Complex Analysis, by Ian Stewart and David Tall
You are expected to acquire a copy of the textbook by the second day of class.

There will be five homework assignments due during the term, as indicated on the schedule. Each one will consist of 12-16 problems, 4-5 of which will be designated as group problems. I encourage you to collaborate with your classmates on these problems, although each student must write up and turn in these problems independently. The remaining problems are to be done individually. No discussion of these problems is permitted. The use of sources other than the textbook and class notes is prohibited unless I specifically permit another source for a particular problem. This means you also may not discuss any of the homework with anyone unless specifically permitted (such as your classmates on the group homework) until you have turned in the assignment.

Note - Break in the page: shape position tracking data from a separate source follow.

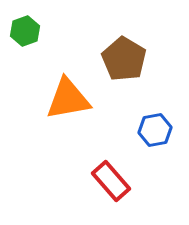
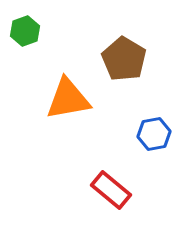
blue hexagon: moved 1 px left, 4 px down
red rectangle: moved 9 px down; rotated 9 degrees counterclockwise
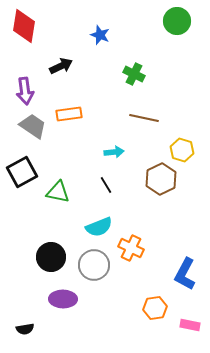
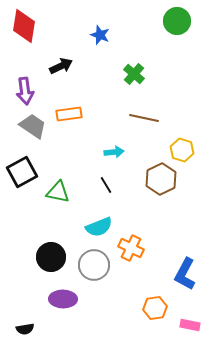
green cross: rotated 15 degrees clockwise
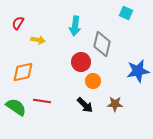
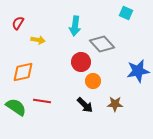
gray diamond: rotated 55 degrees counterclockwise
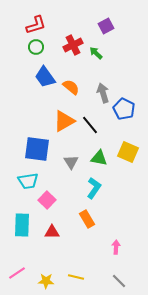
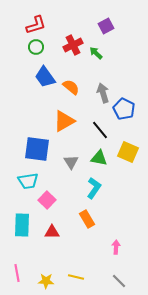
black line: moved 10 px right, 5 px down
pink line: rotated 66 degrees counterclockwise
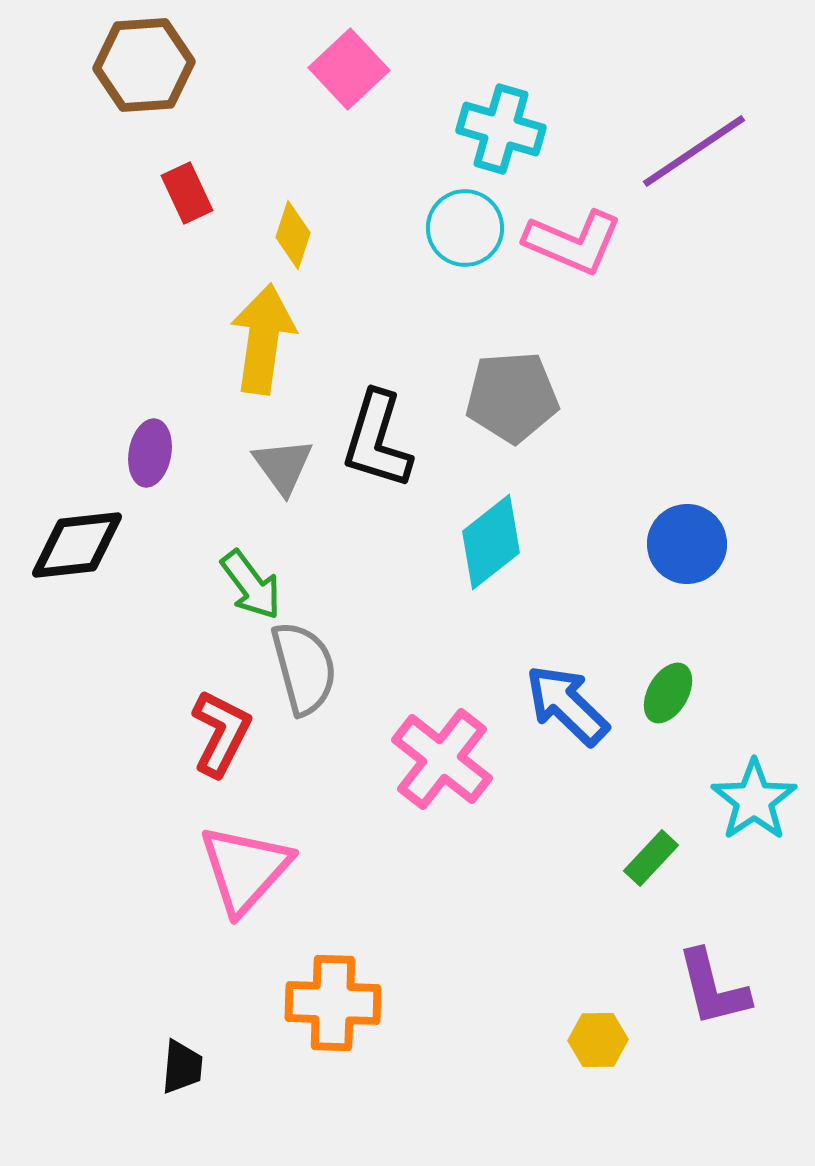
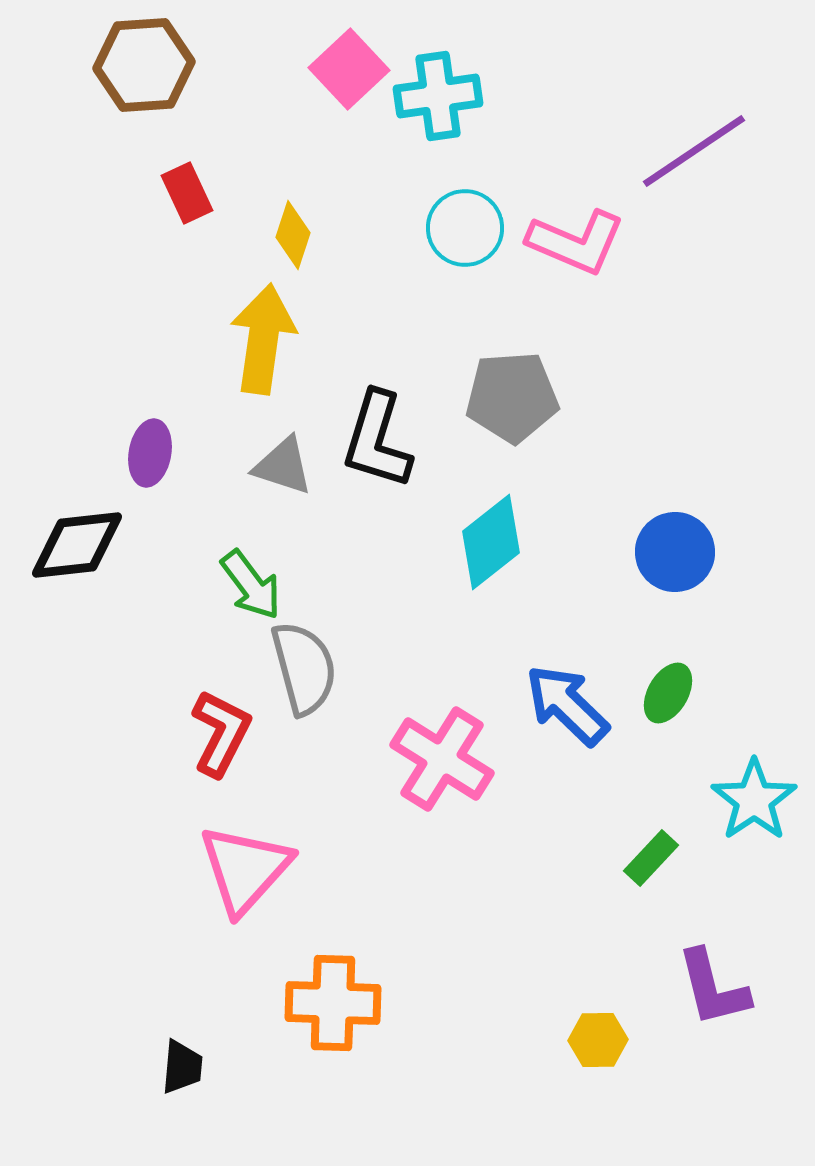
cyan cross: moved 63 px left, 33 px up; rotated 24 degrees counterclockwise
pink L-shape: moved 3 px right
gray triangle: rotated 36 degrees counterclockwise
blue circle: moved 12 px left, 8 px down
pink cross: rotated 6 degrees counterclockwise
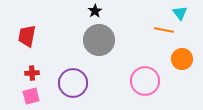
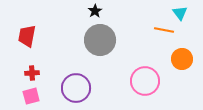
gray circle: moved 1 px right
purple circle: moved 3 px right, 5 px down
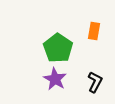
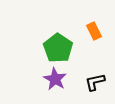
orange rectangle: rotated 36 degrees counterclockwise
black L-shape: rotated 130 degrees counterclockwise
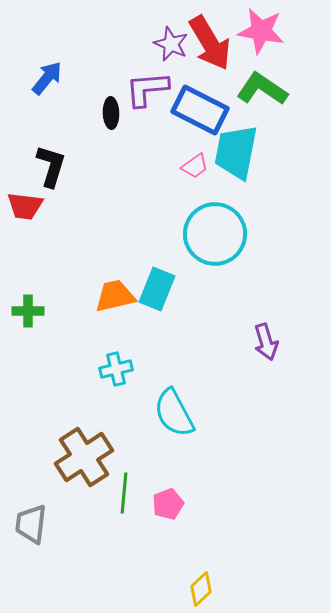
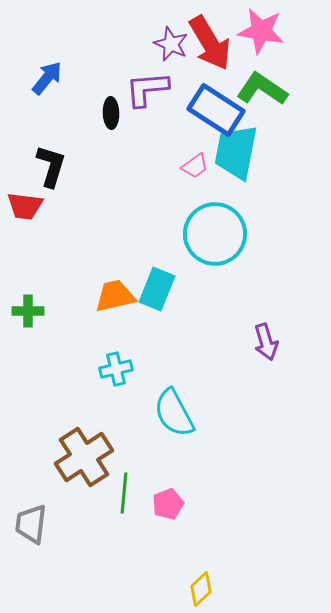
blue rectangle: moved 16 px right; rotated 6 degrees clockwise
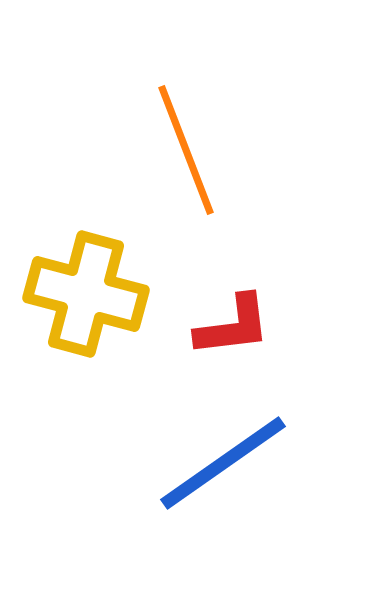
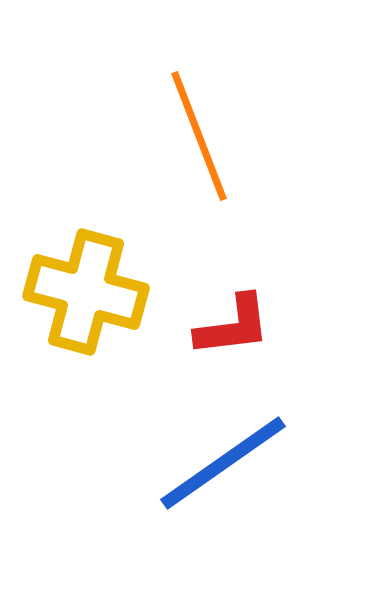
orange line: moved 13 px right, 14 px up
yellow cross: moved 2 px up
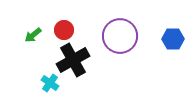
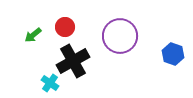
red circle: moved 1 px right, 3 px up
blue hexagon: moved 15 px down; rotated 20 degrees clockwise
black cross: moved 1 px down
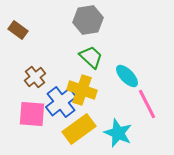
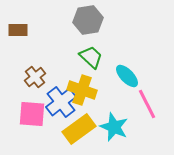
brown rectangle: rotated 36 degrees counterclockwise
cyan star: moved 4 px left, 6 px up
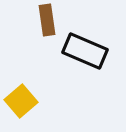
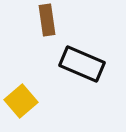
black rectangle: moved 3 px left, 13 px down
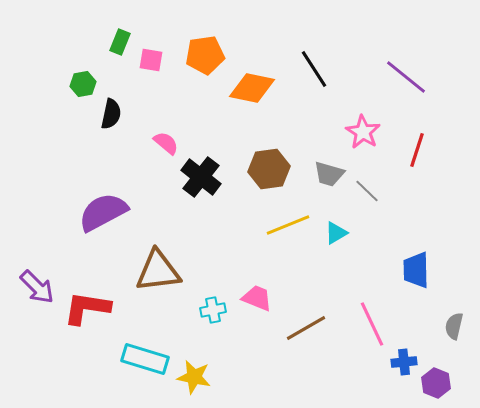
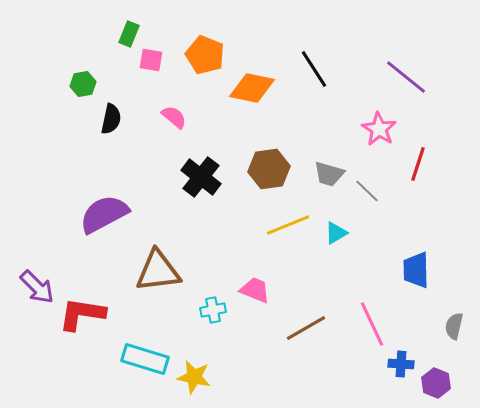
green rectangle: moved 9 px right, 8 px up
orange pentagon: rotated 30 degrees clockwise
black semicircle: moved 5 px down
pink star: moved 16 px right, 3 px up
pink semicircle: moved 8 px right, 26 px up
red line: moved 1 px right, 14 px down
purple semicircle: moved 1 px right, 2 px down
pink trapezoid: moved 2 px left, 8 px up
red L-shape: moved 5 px left, 6 px down
blue cross: moved 3 px left, 2 px down; rotated 10 degrees clockwise
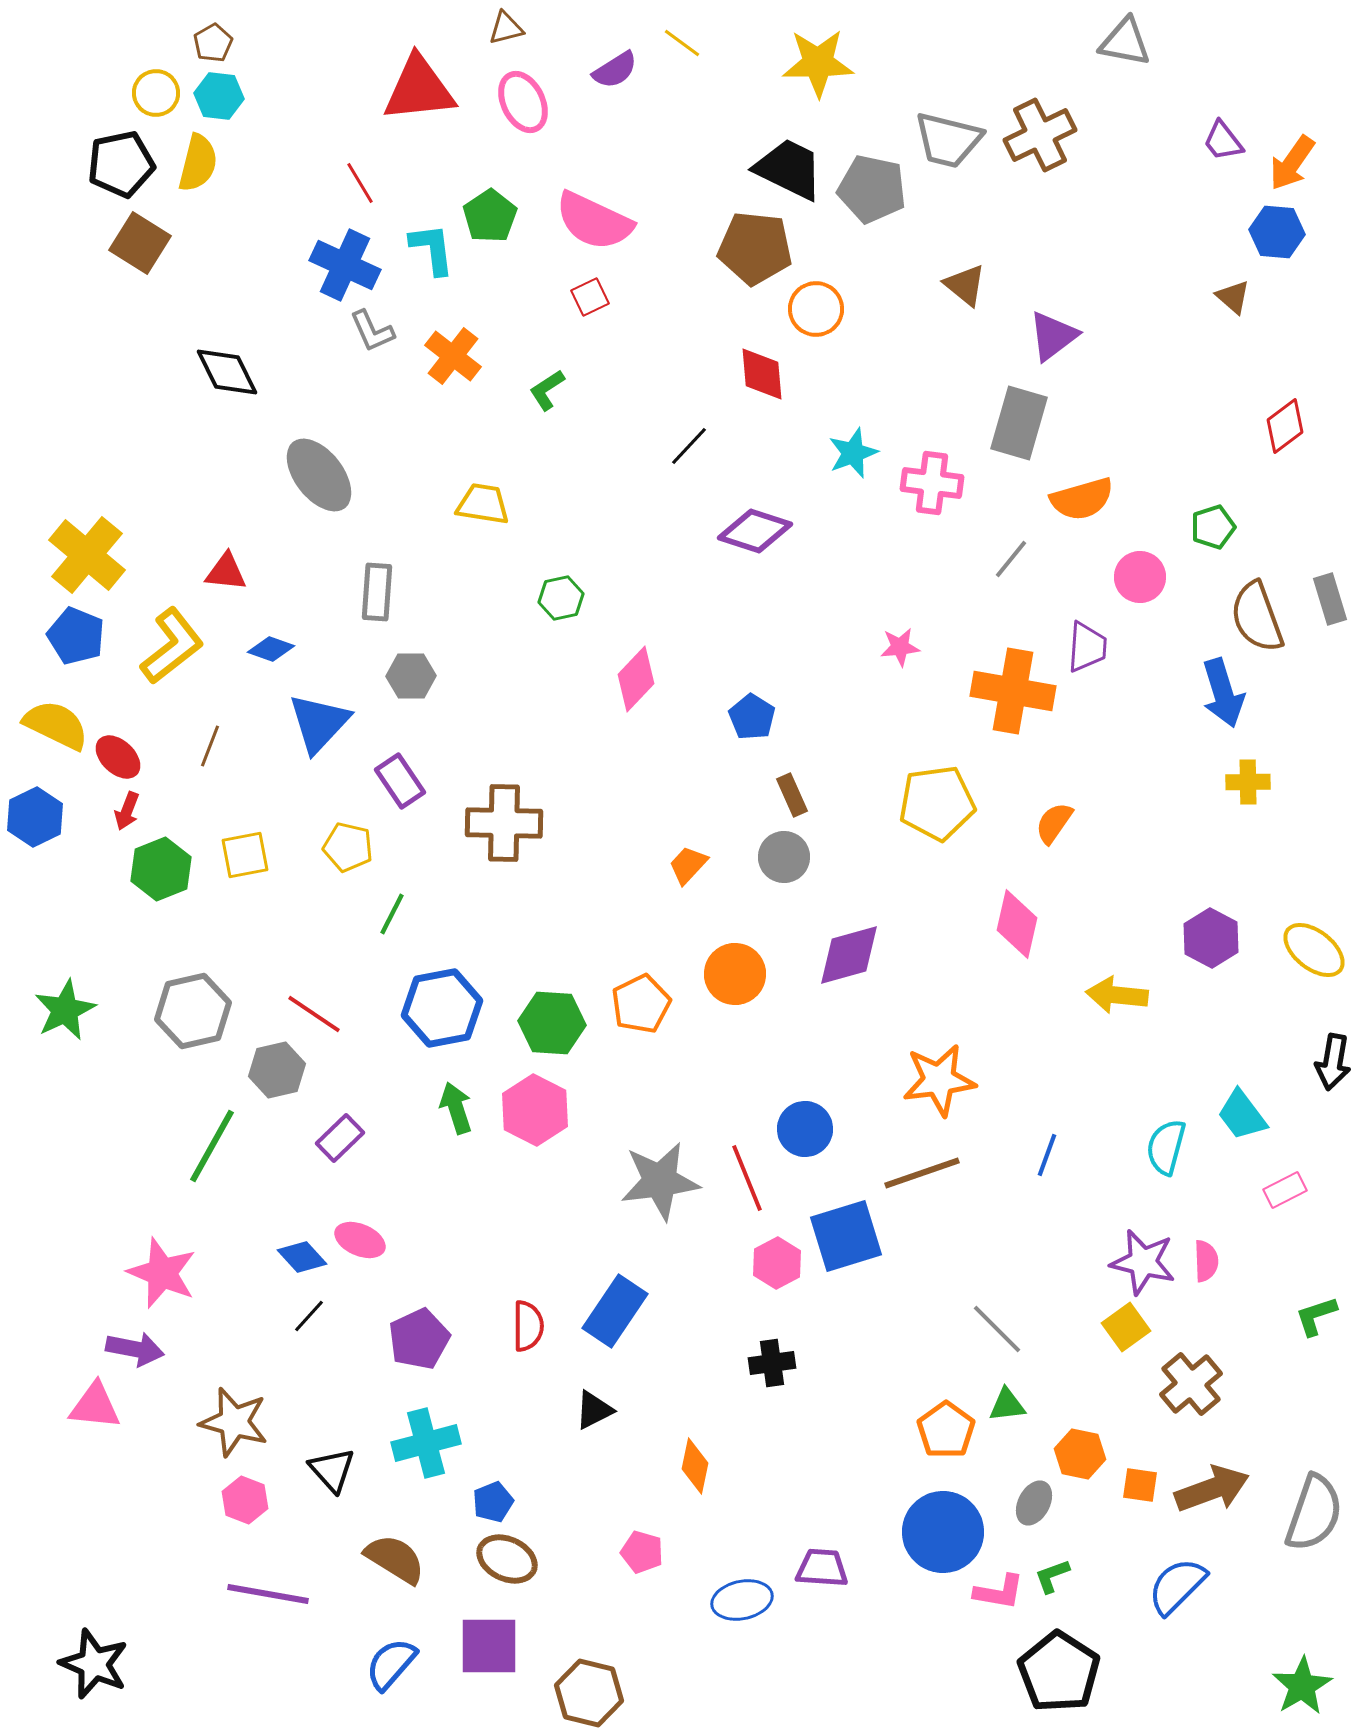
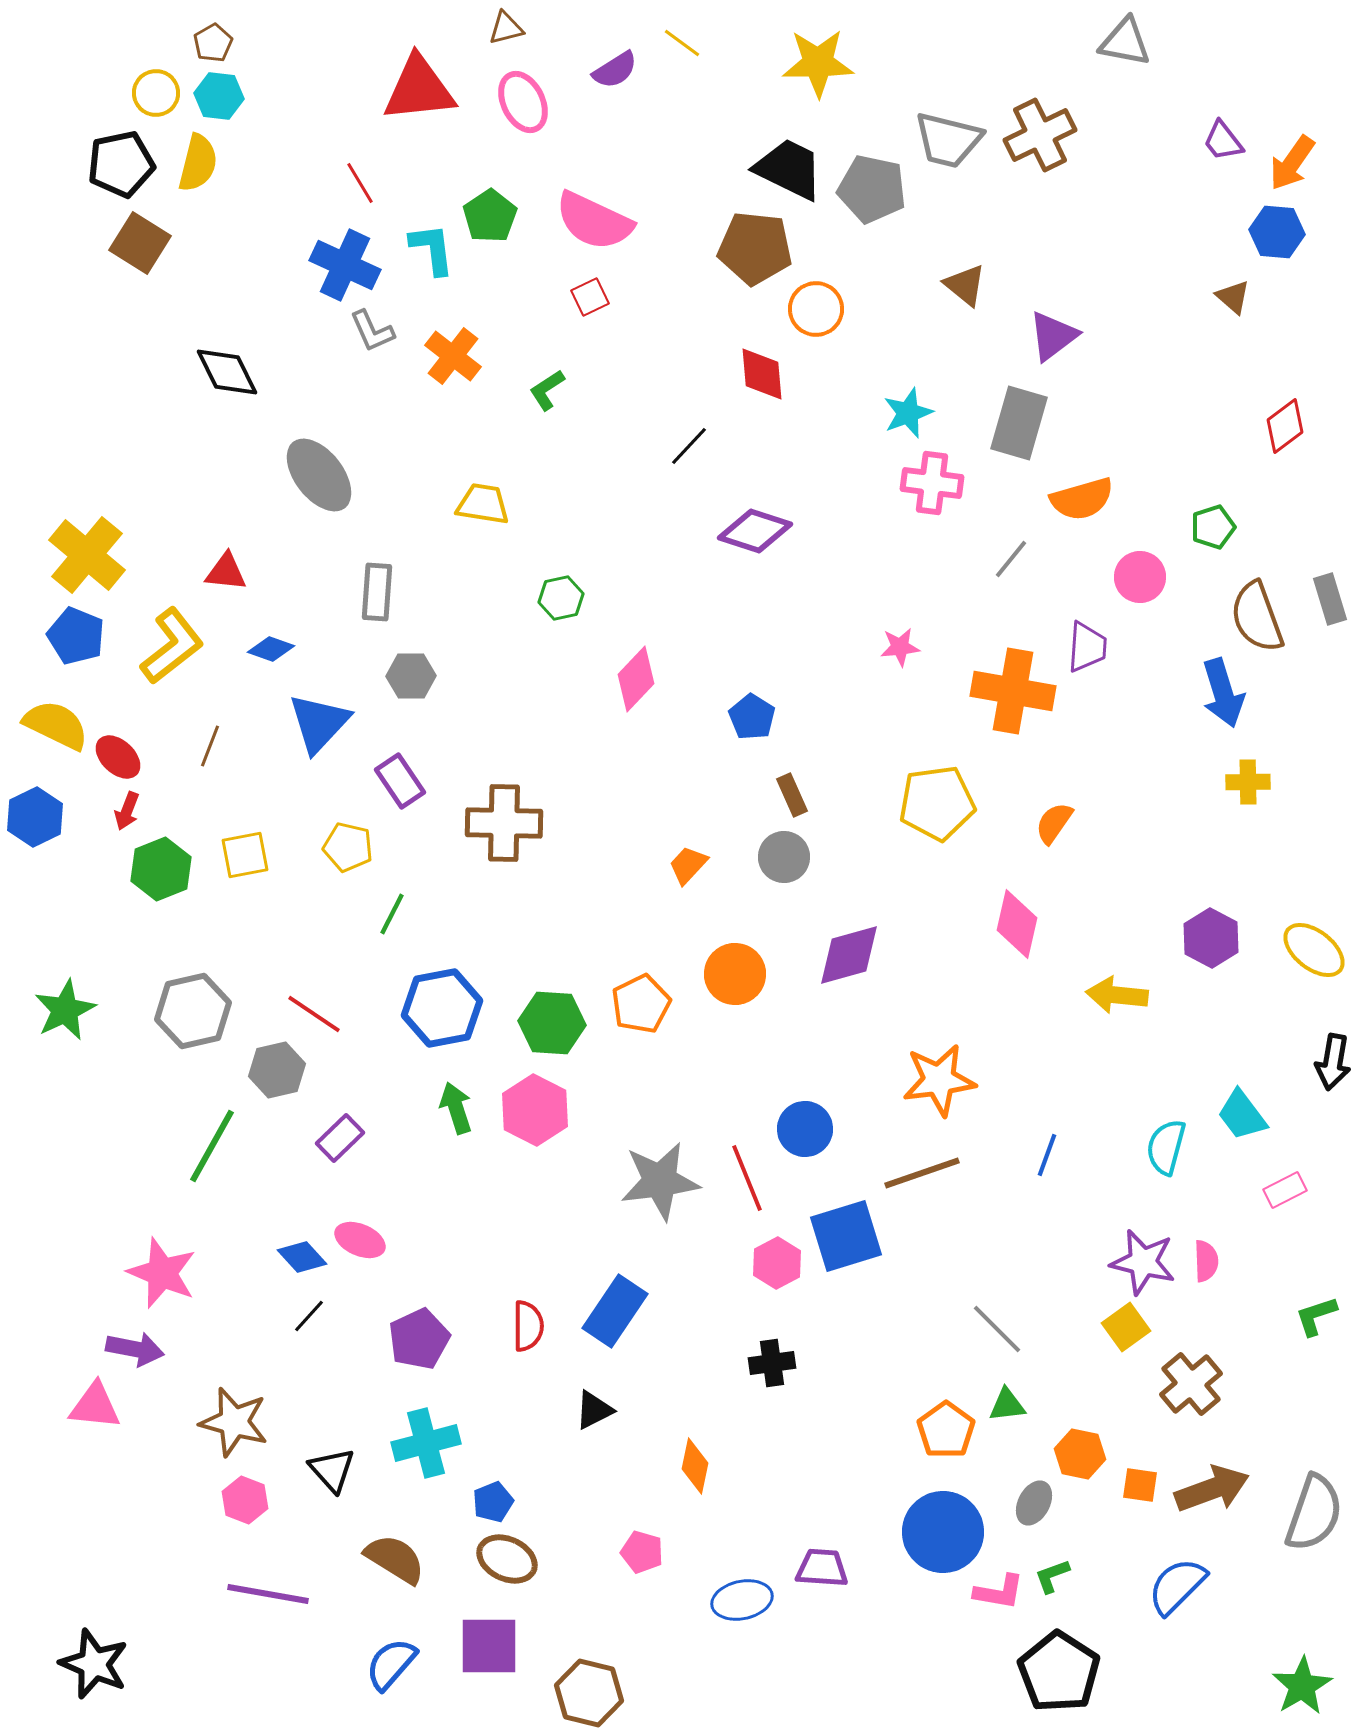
cyan star at (853, 453): moved 55 px right, 40 px up
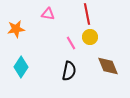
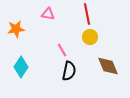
pink line: moved 9 px left, 7 px down
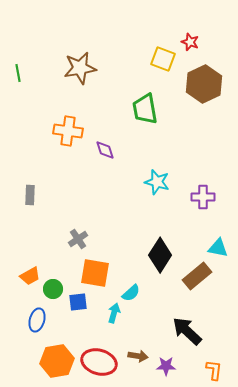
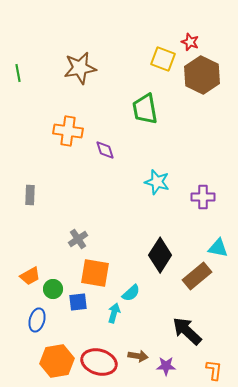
brown hexagon: moved 2 px left, 9 px up; rotated 9 degrees counterclockwise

Please try to ask as many of your homework questions in class as possible, so I can make sure I am giving equal help to all students in the class. I will spend 10-15 minutes at the beginning of each class period taking questions. If you email me questions the evening before class, this will permit me to prepare consise and useful answers.

Please turn in your individual and group homework assignments stapled separately.

There will be two exams: a midterm at 7:00 pm on Monday, April 24 and the final will be at 8:30 on Monday, June 5.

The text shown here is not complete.